Online community for artists and art lovers

Tumbhi (Meaning in English: "You too") was an online community for artists and art lovers. Tumbhi provided a platform to discover, nurture and leverage talent.

==Origin==

Brainchild of Mr LC Singh, Tumbhi was launched on 31 August 2010
by Anurag Kashyap, Pankuj Parashar, Kalki, Javed Siddiqui, Sameer, Om Katare, Nirav Shah, Uday Singh and Neeraj Roy. Well-known personalities like Irshad Kamil have joined hands with Tumbhi.
Apart from a main website for 8 art categories, Tumbhi offers separate websites for Photographers , Writers and Short Films.

In February 2013, Tumbhi launched Ehsaas, an eBook of love poems and sketches. The love poems and sketches in the book are contributed by the Tumbhi artist community.

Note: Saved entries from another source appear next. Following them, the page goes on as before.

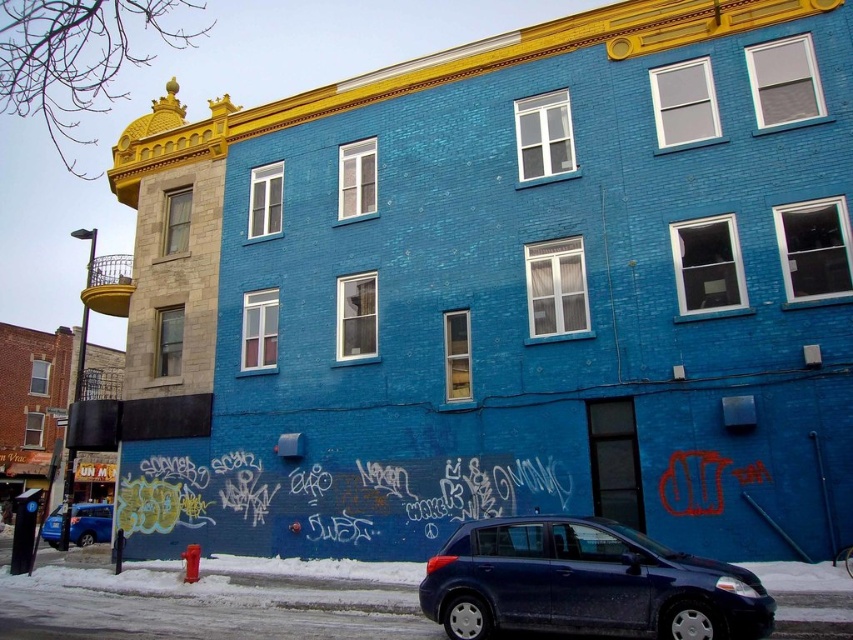 Does satin blue hatchback at lower center have a lesser width compared to matte blue sedan at lower left?

Indeed, satin blue hatchback at lower center has a lesser width compared to matte blue sedan at lower left.

Does satin blue hatchback at lower center have a smaller size compared to matte blue sedan at lower left?

Yes.

Is point (498, 531) less distant than point (111, 520)?

Yes, it is in front of point (111, 520).

This screenshot has height=640, width=853. What are the coordinates of `satin blue hatchback at lower center` in the screenshot? It's located at (585, 582). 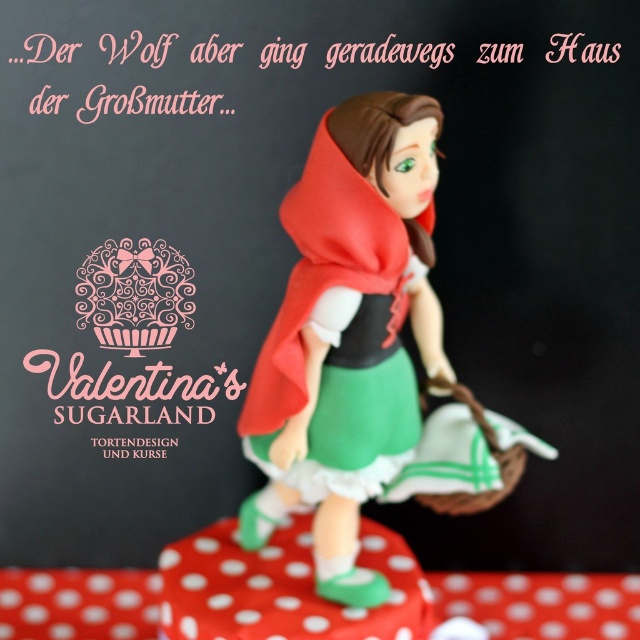 Question: Does matte red cape at center appear on the right side of red polka dot fabric at lower center?

Choices:
 (A) yes
 (B) no

Answer: (B)

Question: Among these points, which one is nearest to the camera?

Choices:
 (A) (134, 595)
 (B) (74, 285)
 (C) (396, 196)

Answer: (C)

Question: Considering the real-world distances, which object is closest to the red polka dot fabric at lower center?

Choices:
 (A) pink sugar cupcake at center
 (B) matte red cape at center

Answer: (B)

Question: Among these points, which one is nearest to the camera?

Choices:
 (A) (116, 342)
 (B) (540, 592)
 (C) (305, 339)

Answer: (C)

Question: Is red polka dot fabric at lower center wider than pink sugar cupcake at center?

Choices:
 (A) no
 (B) yes

Answer: (B)

Question: Does matte red cape at center appear on the right side of red polka dot fabric at lower center?

Choices:
 (A) no
 (B) yes

Answer: (A) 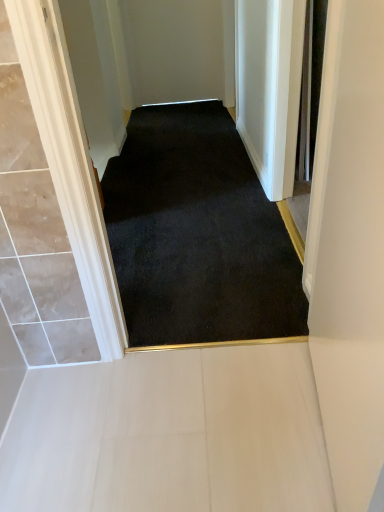 You are a GUI agent. You are given a task and a screenshot of the screen. Output one action in this format:
    pyautogui.click(x=<x>, y=<y>)
    Task: Click on the free space above white tile floor at lower center (from a real-world perspective)
    
    Given the screenshot: What is the action you would take?
    (175, 415) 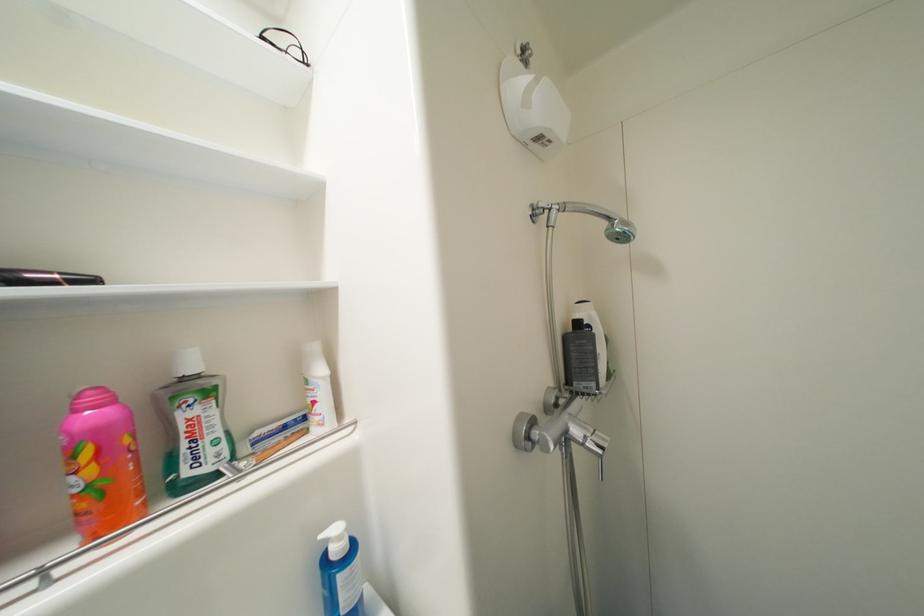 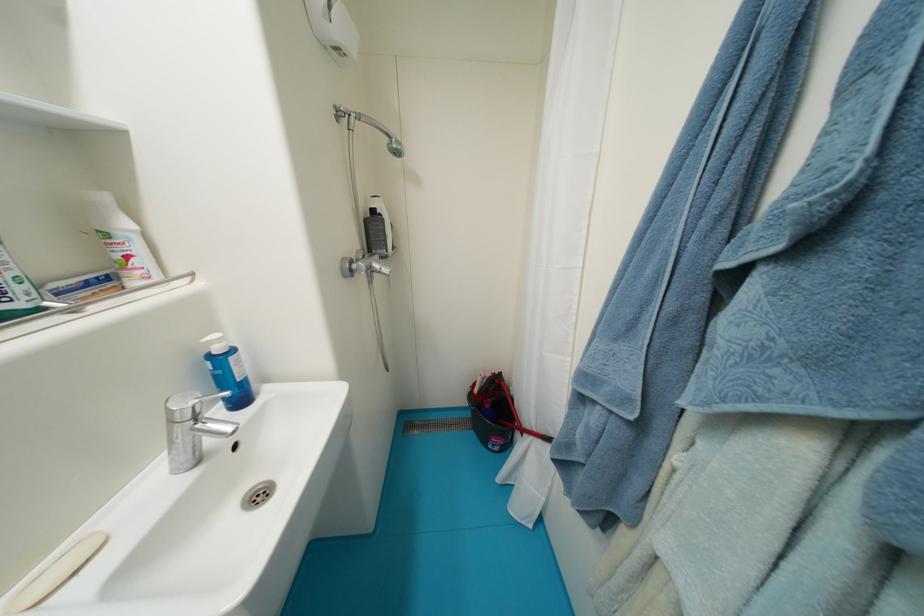 Find the pixel in the second image that matches (582,434) in the first image.

(383, 267) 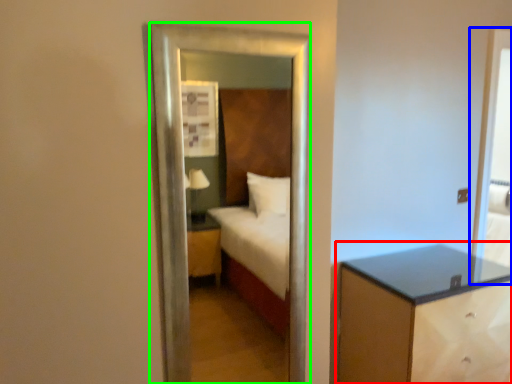 Question: Estimate the real-world distances between objects in this image. Which object is farther from nightstand (highlighted by a red box), screen door (highlighted by a blue box) or mirror (highlighted by a green box)?

Choices:
 (A) screen door
 (B) mirror

Answer: (B) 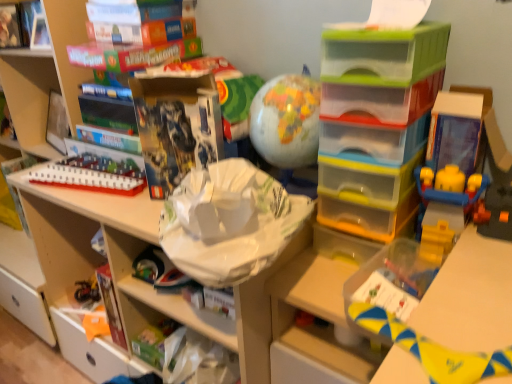 What are the coordinates of `free location to the left of matte black book at upper center, acting as the fifth book starting from the left` in the screenshot? It's located at (118, 203). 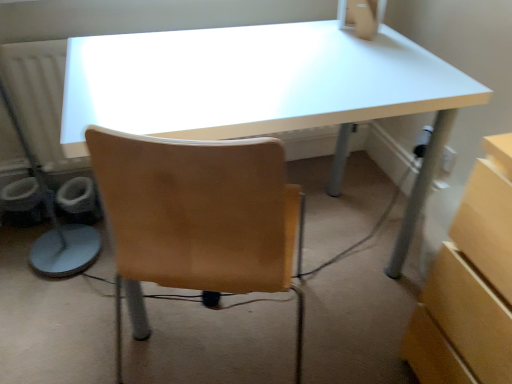 This screenshot has width=512, height=384. Find the location of `empty space that is to the right of matte beige desktop computer at upper center`. empty space that is to the right of matte beige desktop computer at upper center is located at coordinates (400, 44). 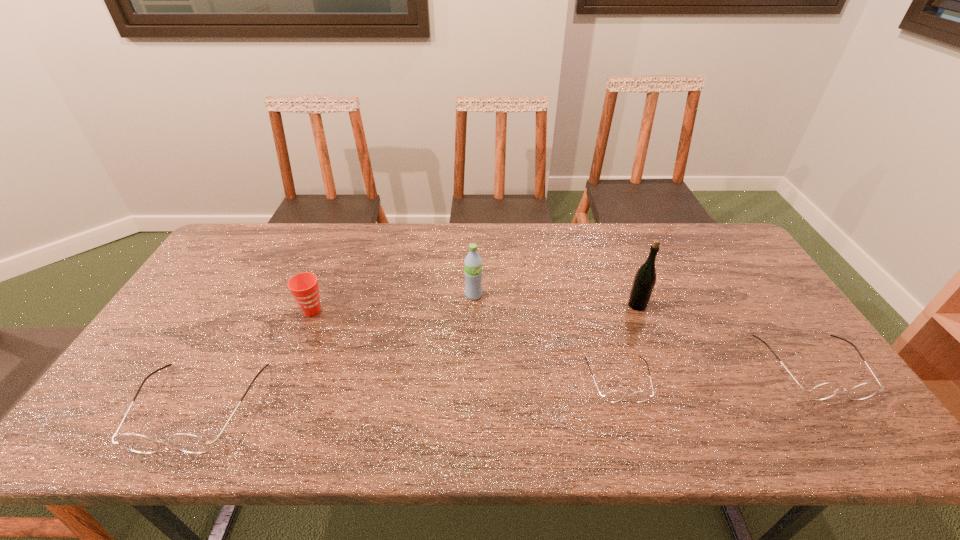 Where is `the leftmost object`? The width and height of the screenshot is (960, 540). the leftmost object is located at coordinates (189, 443).

In order to click on the shortest spectacles in this screenshot , I will do `click(613, 396)`.

Identify the location of the fourth object from left to right. The height and width of the screenshot is (540, 960). (613, 396).

You are a GUI agent. You are given a task and a screenshot of the screen. Output one action in this format:
    pyautogui.click(x=<x>, y=<y>)
    Task: Click on the second tallest spectacles
    Image resolution: width=960 pixels, height=540 pixels.
    Given the screenshot: What is the action you would take?
    pyautogui.click(x=823, y=391)

At what (x,y) coordinates should I click in order to perform the action: click on the rightmost spectacles. Please return your answer as a coordinate pair (x, y). Looking at the image, I should click on (823, 391).

This screenshot has height=540, width=960. I want to click on the second object from right to left, so click(x=645, y=278).

At what (x,y) coordinates should I click in order to perform the action: click on beer bottle. Please return your answer as a coordinate pair (x, y). This screenshot has height=540, width=960. Looking at the image, I should click on (645, 278).

Locate an element on the screen. The width and height of the screenshot is (960, 540). the fifth shortest object is located at coordinates (473, 262).

Locate an element on the screen. the fourth object from right to left is located at coordinates (473, 262).

Locate an element on the screen. The image size is (960, 540). the fourth shortest object is located at coordinates (304, 286). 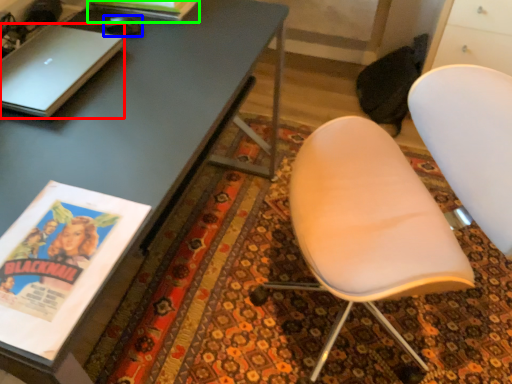 Question: Which object is positioned closest to laptop (highlighted by a red box)? Select from mouse (highlighted by a blue box) and magazine (highlighted by a green box).

Choices:
 (A) mouse
 (B) magazine

Answer: (A) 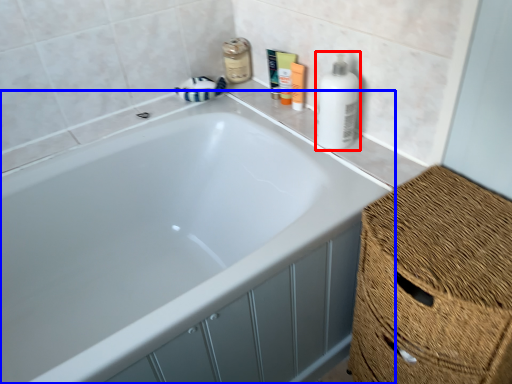 Question: Which object appears farthest to the camera in this image, cleaning product (highlighted by a red box) or bathtub (highlighted by a blue box)?

Choices:
 (A) cleaning product
 (B) bathtub

Answer: (A) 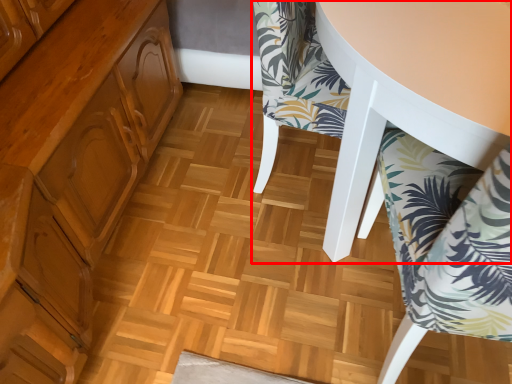 Question: From the image's perspective, where is chair (annotated by the red box) located in relation to chair in the image?

Choices:
 (A) below
 (B) above

Answer: (B) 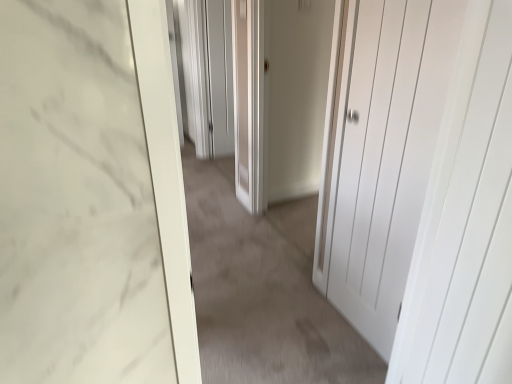 Question: Can you confirm if matte gray screen door at center is shorter than white matte door at center, which is counted as the second door, starting from the left?

Choices:
 (A) no
 (B) yes

Answer: (B)

Question: Is matte gray screen door at center to the left of white matte door at center, which is counted as the second door, starting from the left, from the viewer's perspective?

Choices:
 (A) no
 (B) yes

Answer: (B)

Question: Is matte gray screen door at center positioned with its back to white matte door at center, arranged as the 1th door when viewed from the right?

Choices:
 (A) no
 (B) yes

Answer: (A)

Question: Is matte gray screen door at center thinner than white matte door at center, which is counted as the second door, starting from the left?

Choices:
 (A) no
 (B) yes

Answer: (A)

Question: Is white matte door at center, arranged as the 1th door when viewed from the right, a part of matte gray screen door at center?

Choices:
 (A) no
 (B) yes

Answer: (A)

Question: Would you say matte gray screen door at center is a long distance from white matte door at center, which is counted as the second door, starting from the left?

Choices:
 (A) yes
 (B) no

Answer: (A)

Question: Does white matte door at center, which appears as the first door when viewed from the left, have a greater height compared to matte gray screen door at center?

Choices:
 (A) yes
 (B) no

Answer: (A)

Question: Can you confirm if white matte door at center, which appears as the first door when viewed from the left, is thinner than matte gray screen door at center?

Choices:
 (A) no
 (B) yes

Answer: (A)

Question: Is white matte door at center, the second door positioned from the right, outside of matte gray screen door at center?

Choices:
 (A) no
 (B) yes

Answer: (B)

Question: Is white matte door at center, the second door positioned from the right, closer to the viewer compared to matte gray screen door at center?

Choices:
 (A) yes
 (B) no

Answer: (A)

Question: Is matte gray screen door at center surrounded by white matte door at center, which appears as the first door when viewed from the left?

Choices:
 (A) no
 (B) yes

Answer: (A)

Question: Is white matte door at center, which appears as the first door when viewed from the left, at the left side of matte gray screen door at center?

Choices:
 (A) yes
 (B) no

Answer: (B)

Question: Considering the relative positions of white matte door at center and white matte door at center, which appears as the first door when viewed from the left, in the image provided, is white matte door at center to the left of white matte door at center, which appears as the first door when viewed from the left, from the viewer's perspective?

Choices:
 (A) no
 (B) yes

Answer: (B) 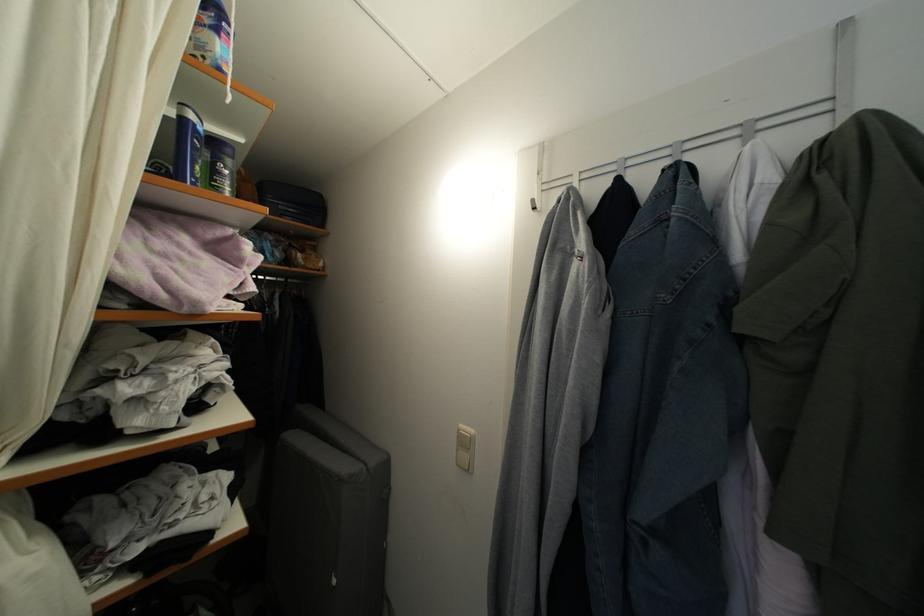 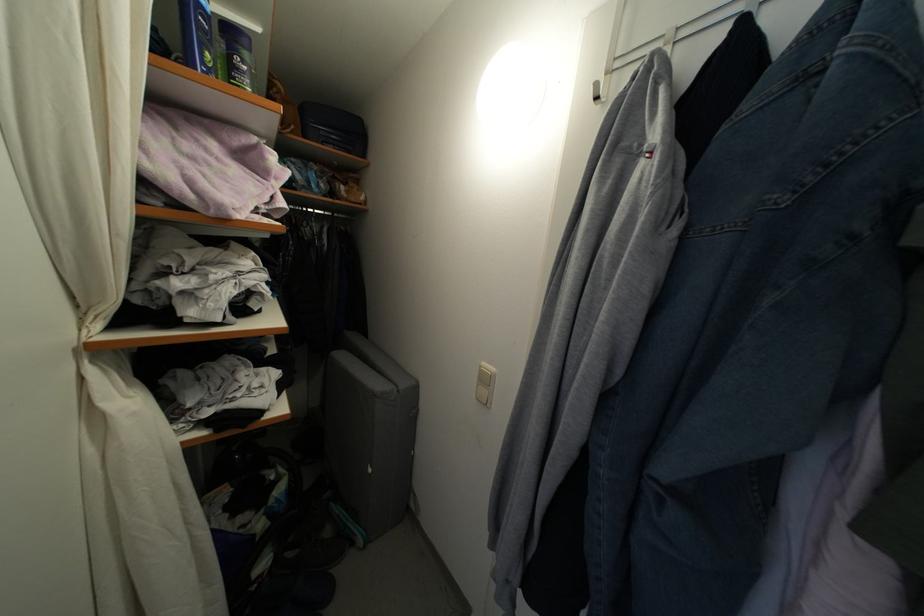 What movement of the cameraman would produce the second image?

The movement direction of the cameraman is right, forward. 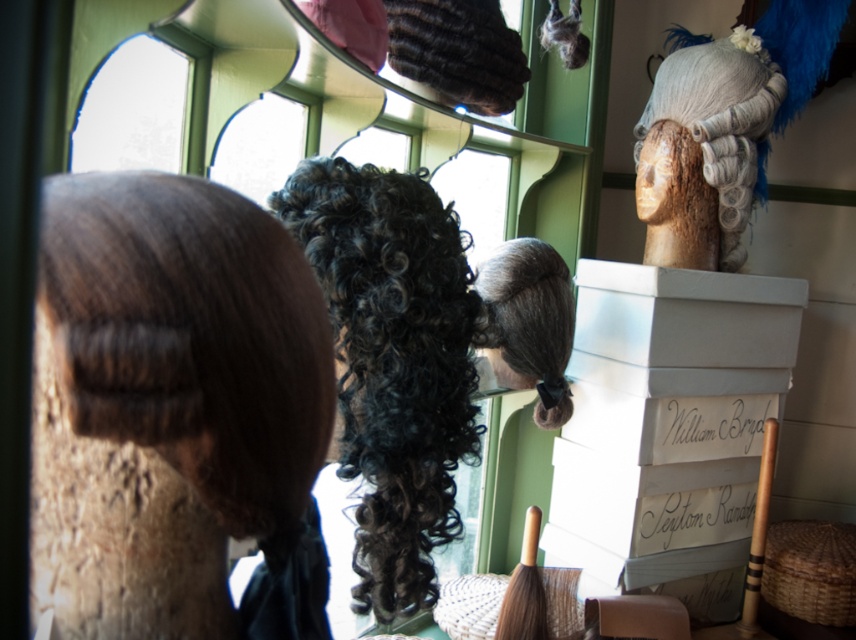 Question: Among these points, which one is farthest from the camera?

Choices:
 (A) (140, 467)
 (B) (553, 360)
 (C) (746, 202)
 (D) (388, 278)

Answer: (C)

Question: From the image, what is the correct spatial relationship of dark brown hair at center in relation to dark brown curly wig at center?

Choices:
 (A) left
 (B) right

Answer: (A)

Question: Among these objects, which one is nearest to the camera?

Choices:
 (A) dark brown hair at center
 (B) dark brown curly wig at center

Answer: (A)

Question: Can you confirm if dark brown hair at center is positioned above white fabric wig at upper right?

Choices:
 (A) no
 (B) yes

Answer: (A)

Question: Among these objects, which one is farthest from the camera?

Choices:
 (A) dark brown hair at center
 (B) dark brown curly wig at center

Answer: (B)

Question: Considering the relative positions of curly dark brown wig at center and white fabric wig at upper right in the image provided, where is curly dark brown wig at center located with respect to white fabric wig at upper right?

Choices:
 (A) left
 (B) right

Answer: (A) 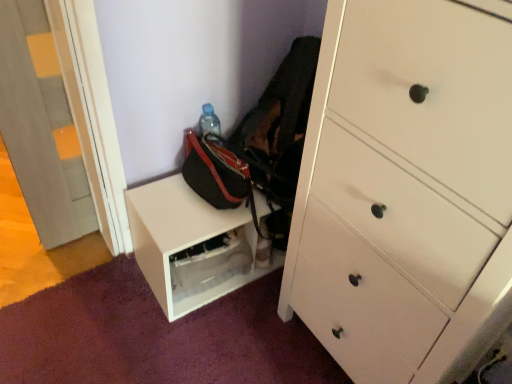 Identify the location of vacant space to the left of matte gray door at left. This screenshot has width=512, height=384. (23, 248). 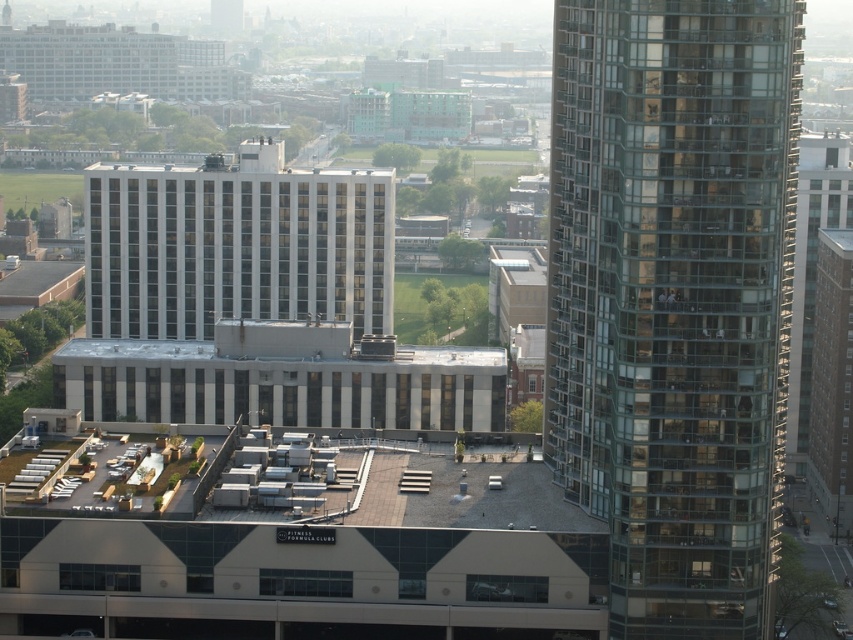 Question: Which point is closer to the camera?

Choices:
 (A) transparent glass building at right
 (B) white matte building at center

Answer: (A)

Question: Can you confirm if transparent glass building at right is positioned to the left of white matte building at center?

Choices:
 (A) yes
 (B) no

Answer: (B)

Question: Considering the relative positions of transparent glass building at right and white matte building at center in the image provided, where is transparent glass building at right located with respect to white matte building at center?

Choices:
 (A) right
 (B) left

Answer: (A)

Question: Among these objects, which one is farthest from the camera?

Choices:
 (A) white matte building at center
 (B) transparent glass building at right

Answer: (A)

Question: Can you confirm if transparent glass building at right is positioned above white matte building at center?

Choices:
 (A) no
 (B) yes

Answer: (A) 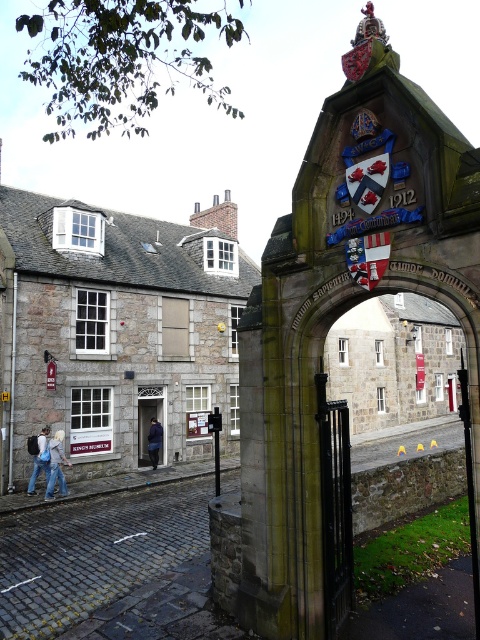 You are standing at point A, which is at coordinates (314, 342). Looking around, you see the stone archway at center. Can you determine if you are standing directly in front of the stone archway at center?

Yes, you are standing directly in front of the stone archway at center because the point you mentioned is exactly where the stone archway at center is located.

You are standing in front of the historic stone archway and notice two items at the lower left corner of the image. Which item is shorter in height between the denim jacket at lower left and the denim jeans at lower left?

The denim jacket at lower left is shorter in height compared to the denim jeans at lower left because it is not as tall as the jeans.

You are standing in front of the historic stone archway leading into the university campus. You notice a point marked at coordinates (314, 342). What does this point represent?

On 12 July 2013, Tumbhi, along with AKFPL launched SHORTS through PVR Director's Rare. SHORTS is an anthology of 5 accolade winning films starring Huma Qureshi, Nawazuddin Siddiqui, Richa Chadda, Vineet Singh. The film was well appreciated by medias like FirstPost, Mid-Day and more.

In August 2013, Tumbhi conducted a series of Photography Workshops with Vincent Versace, a well-known Natural Light Photographer and Nikon Ambassador for USA.